Further, according to the present invention, many features such as low-speed rotation, noise-free and vibration-free, small friction loss, and simple structure have an advantage that installation cost, power cost, and maintenance tube cost are reduced.

[Brief description of drawings]

FIG. 1 is a side sectional view of the structure of a hermetically sealed gas-liquid vacuum pump device according to the present invention, and is an explanatory diagram of the principle of occurrence of suction and pressure feeding.

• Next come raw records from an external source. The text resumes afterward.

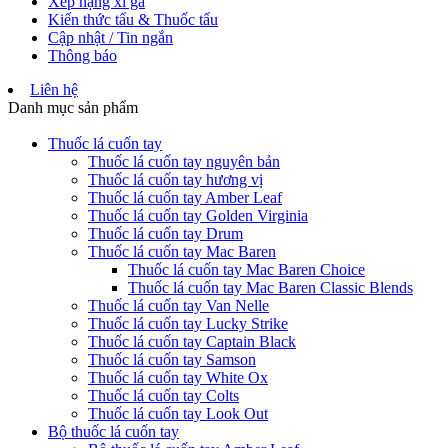
Xếp hạng xì gà
Kiến thức tẩu & Thuốc tẩu
Cập nhật / Tin ngắn
Thông báo
Liên hệ
Danh mục sản phẩm
Thuốc lá cuốn tay
Thuốc lá cuốn tay nguyên bản
Thuốc lá cuốn tay hương vị
Thuốc lá cuốn tay Amber Leaf
Thuốc lá cuốn tay Golden Virginia
Thuốc lá cuốn tay Drum
Thuốc lá cuốn tay Mac Baren
Thuốc lá cuốn tay Mac Baren Choice
Thuốc lá cuốn tay Mac Baren Classic Blends
Thuốc lá cuốn tay Van Nelle
Thuốc lá cuốn tay Lucky Strike
Thuốc lá cuốn tay Captain Black
Thuốc lá cuốn tay Samson
Thuốc lá cuốn tay White Ox
Thuốc lá cuốn tay Colts
Thuốc lá cuốn tay Look Out
Bộ thuốc lá cuốn tay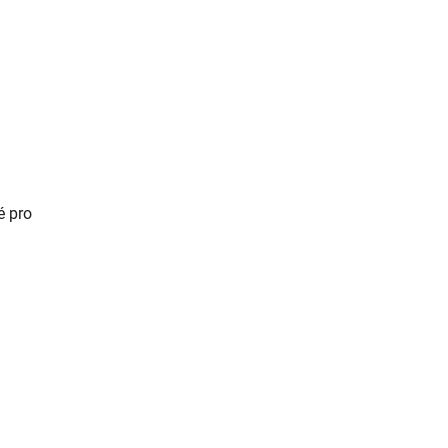
é pro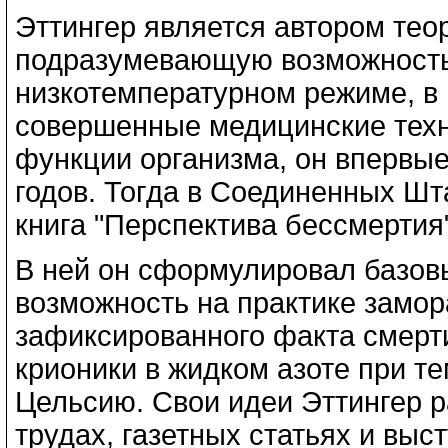
Эттингер является автором тео
подразумевающую возможность
низкотемпературном режиме, в 
совершенные медицинские техн
функции организма, он впервы
годов. Тогда в Соединенных Ш
книга "Перспектива бессмертия"
В ней он сформулировал базовы
возможность на практике замор
зафиксированного факта смерти
крионики в жидком азоте при т
Цельсию. Свои идеи Эттингер 
трудах, газетных статьях и выст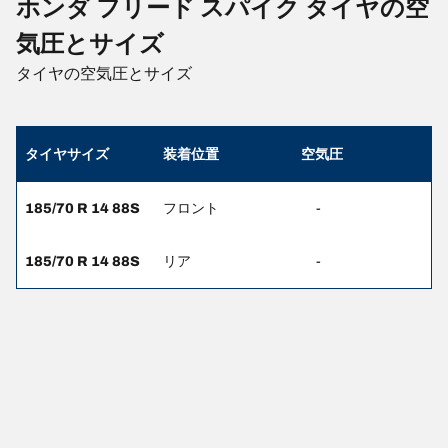
ホンダ フリード スパイク タイヤの空
気圧とサイズ
タイヤの空気圧とサイズ
タイヤサイズ
装着位置
空気圧
185/70 R 14 88S
フロント
-
185/70 R 14 88S
リア
-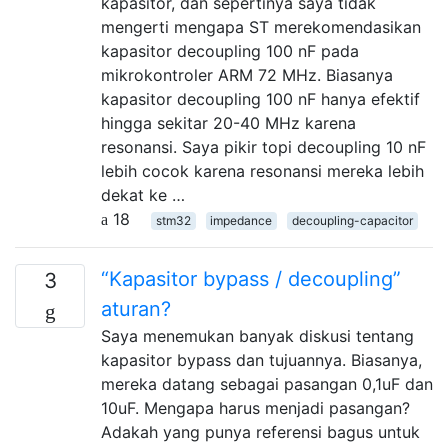
kapasitor, dan sepertinya saya tidak
mengerti mengapa ST merekomendasikan
kapasitor decoupling 100 nF pada
mikrokontroler ARM 72 MHz. Biasanya
kapasitor decoupling 100 nF hanya efektif
hingga sekitar 20-40 MHz karena
resonansi. Saya pikir topi decoupling 10 nF
lebih cocok karena resonansi mereka lebih
dekat ke …
18
stm32
impedance
decoupling-capacitor
“Kapasitor bypass / decoupling”
3
aturan?
Saya menemukan banyak diskusi tentang
kapasitor bypass dan tujuannya. Biasanya,
mereka datang sebagai pasangan 0,1uF dan
10uF. Mengapa harus menjadi pasangan?
Adakah yang punya referensi bagus untuk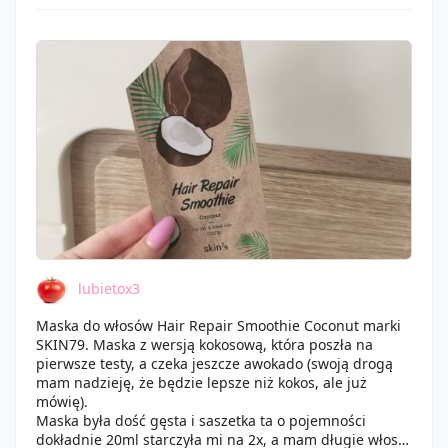
może trzeba by było używać jej częściej.
lubietox3
Maska do włosów Hair Repair Smoothie Coconut marki
SKIN79. Maska z wersją kokosową, która poszła na
pierwsze testy, a czeka jeszcze awokado (swoją drogą
mam nadzieję, że będzie lepsze niż kokos, ale już
mówię).
Maska była dość gęsta i saszetka ta o pojemności
dokładnie 20ml starczyła mi na 2x, a mam długie włosy,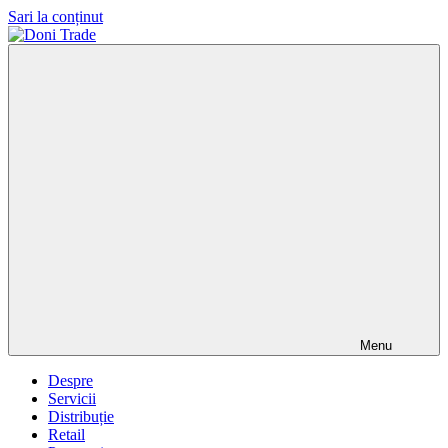
Sari la conținut
Doni
Trade
Menu
Despre
Servicii
Distribuție
Retail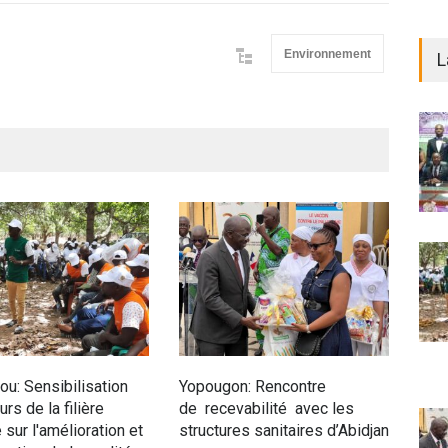
Environnement
L
u: Sensibilisation
Yopougon: Rencontre
Siné
rs de la filière
de recevabilité avec les
anim
 sur l'amélioration et
structures sanitaires d’Abidjan
pop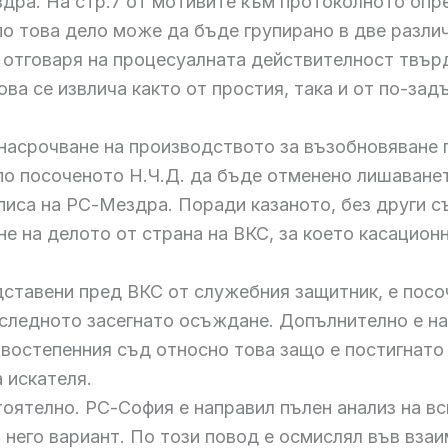
здра. На стр.7 от мотивите към протоколното опре
по това дело може да бъде групирано в две различ
е отговаря на процесуалната действителност твър
ова се извлича както от простия, така и от по-за
ед насрочване на производството за възобновяван
по посоченото Н.Ч.Д. да бъде отменено лишаванет
 описа на РС-Мездра. Поради казаното, без други 
яне на делото от страна на ВКС, за което касацион
дставени пред ВКС от служебния защитник, е посоч
оследното засегнато осъждане. Допълнително е на
востепенния съд относно това защо е постигнато
 искателя.
тоятелно. РС-София е направил пълен анализ на вс
а него вариант. По този повод е осмислял във вз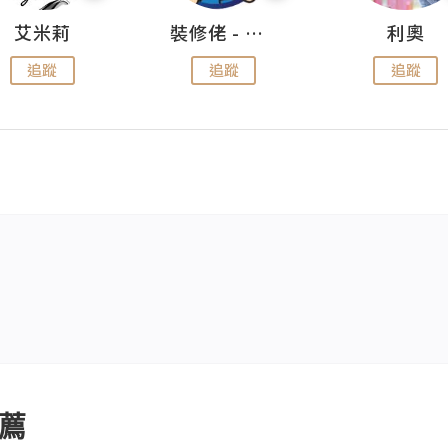
艾米莉
裝修佬 - 香港一站式網上裝修平台
利奧
追蹤
追蹤
追蹤
薦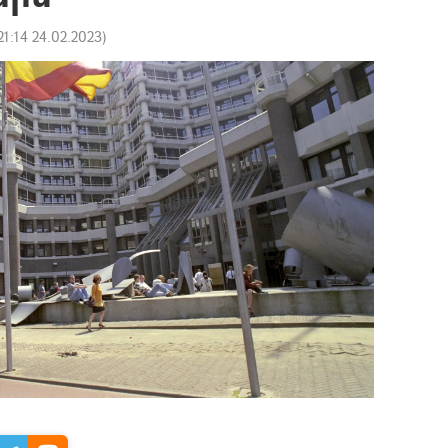
21:14 24.02.2023
)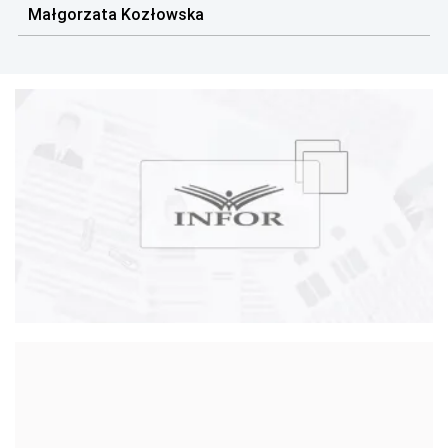
Małgorzata Kozłowska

FIG. 2 is a view of the sealed gas-liquid vacuum pump device of FIG.
The cross-sectional explanatory drawing of the cross section of a part, a gas-liquid pumping apparatus, water level formation, etc. is shown.

[Explanation of symbols]

1 closed container 2 pumps (gas liquid pump) 3 Gas suction port 4 Adjusted liquid volume supply port 5 Gas-liquid pressure feed port 6 Vacuum target facilities 7 gas-liquid inlet 8 Gas-liquid pumping equipment 9 Pipe roll 10 drive source 11 swivel joint 12 additional board 13 Suction pipe 14 Water level in pipe 15 rotation axis 16 pipes 17 Bearing 18 pressure pipe

─────────────────────────────────────────────────── ─── Continuation of front page (58) Fields surveyed (Int.Cl. ⁷ , DB name) F04B 19/12 F04B 19/06 F04D 3/00 F04D 11/00 F04C 7/00 F04B 29/00 F04B 31 / 00 F04B 37/14

Claims (2)

(57) [Claims] 1. As a pump 2 for pumping gas and liquid, a rotary shaft 15 having a hollow inside is made substantially horizontal, and a pipe 16 is wound around the rotary shaft 15 to form a plurality of rings. Bearings that can be rotated together and are installed near the water surface
7, the opening of one end of the pipe 16 of the pipe winding 9 is used as the gas-liquid inlet 7 and is placed at a position where water and water are alternately pumped in for each rotation, and the rotary shaft from the final ring of the pipe winding 9 is rotated. 15, the pump 2 is connected to one end of the swivel joint 11 via the bearing 17, and the pressure feed pipe 18 is connected to the other end of the swivel joint 11. The pump 2 is provided in the closed container 1 and the gas suction port 3 is connected to the closed container 1. And the adjusted liquid amount supply port 4 and the gas-liquid pressure supply port 5 are attached, and the gas suction port 3 is connected to an external vacuum target facility 6 in the above-mentioned configuration. Rotate pump 2
Gas pressurized by the pump 2 from the gas-liquid inlet 7 submerged in water at every rotation to make gas-liquid flow in, and to make the volume ratio of gas to liquid flow in the range of 1/5 to 5/1. And liquid are pressure-fed from the gas-liquid pressure feed port 5 to the outside. With this pressure feed, a negative pressure state progresses in the closed container 1, the liquid is automatically supplied in the required amount from the adjusted liquid amount feed port 4, and the gas is a vacuum target facility. 6 to gas suction port 3
A closed gas-liquid vacuum pump device that automatically sucks the gas in the vacuum target facility 6 to create a vacuum. 2. A gas-liquid inlet 7 is stretched by extending a pipe 16 of the gas-liquid inlet 7 and extending from the pipe winding 9 through the inside of the rotary shaft 15 and under the bearing 17 to the outside of the rotary shaft 15. Included machine 8
The sealed gas-liquid vacuum pump device according to claim 1, wherein the gas-liquid inflow port 7 is submerged at every rotation without allowing the entire pipe winding 9 to be immersed therein to allow the gas-liquid to flow in.